Give the records back exactly as written, but without the images.

+++ Input data

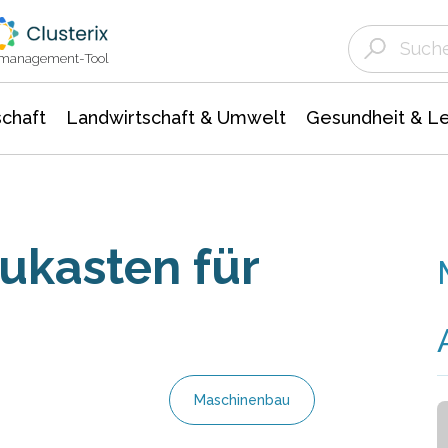
Landwirtschaft & Umwelt
Gesundheit &
Agrar- Forstwissenschaften
Unternehmensmeldungen
Biowissenschafte
Ökologie Umwelt- Naturschutz
ktmanagement-Tool
chaft
Landwirtschaft & Umwelt
Gesundheit & L
ukasten für
Maschinenbau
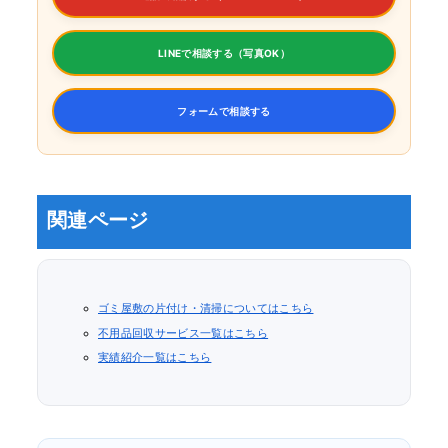
LINEで相談する（写真OK）
フォームで相談する
関連ページ
ゴミ屋敷の片付け・清掃についてはこちら
不用品回収サービス一覧はこちら
実績紹介一覧はこちら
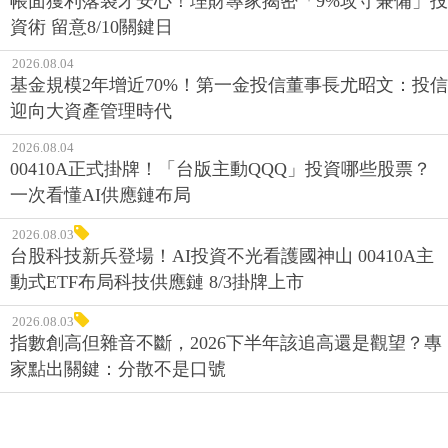
帳面獲利落袋才安心！理財專家揭密「9%攻守兼備」投
資術 留意8/10關鍵日
2026.08.04
基金規模2年增近70%！第一金投信董事長尤昭文：投信
迎向大資產管理時代
2026.08.04
00410A正式掛牌！「台版主動QQQ」投資哪些股票？
一次看懂AI供應鏈布局
2026.08.03
台股科技新兵登場！AI投資不光看護國神山 00410A主
動式ETF布局科技供應鏈 8/3掛牌上市
2026.08.03
指數創高但雜音不斷，2026下半年該追高還是觀望？專
家點出關鍵：分散不是口號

++++++

### Problem solution
Landwirtschaft & Umwelt
Gesundheit &
Agrar- Forstwissenschaften
Unternehmensmeldungen
Biowissenschafte
Ökologie Umwelt- Naturschutz
ktmanagement-Tool
chaft
Landwirtschaft & Umwelt
Gesundheit & L
ukasten für
Maschinenbau
LINEで相談する（写真OK）
フォームで相談する
関連ページ
ゴミ屋敷の片付け・清掃についてはこちら
不用品回収サービス一覧はこちら
実績紹介一覧はこちら
帳面獲利落袋才安心！理財專家揭密「9%攻守兼備」投
資術 留意8/10關鍵日
2026.08.04
基金規模2年增近70%！第一金投信董事長尤昭文：投信
迎向大資產管理時代
2026.08.04
00410A正式掛牌！「台版主動QQQ」投資哪些股票？
一次看懂AI供應鏈布局
2026.08.03
台股科技新兵登場！AI投資不光看護國神山 00410A主
動式ETF布局科技供應鏈 8/3掛牌上市
2026.08.03
指數創高但雜音不斷，2026下半年該追高還是觀望？專
家點出關鍵：分散不是口號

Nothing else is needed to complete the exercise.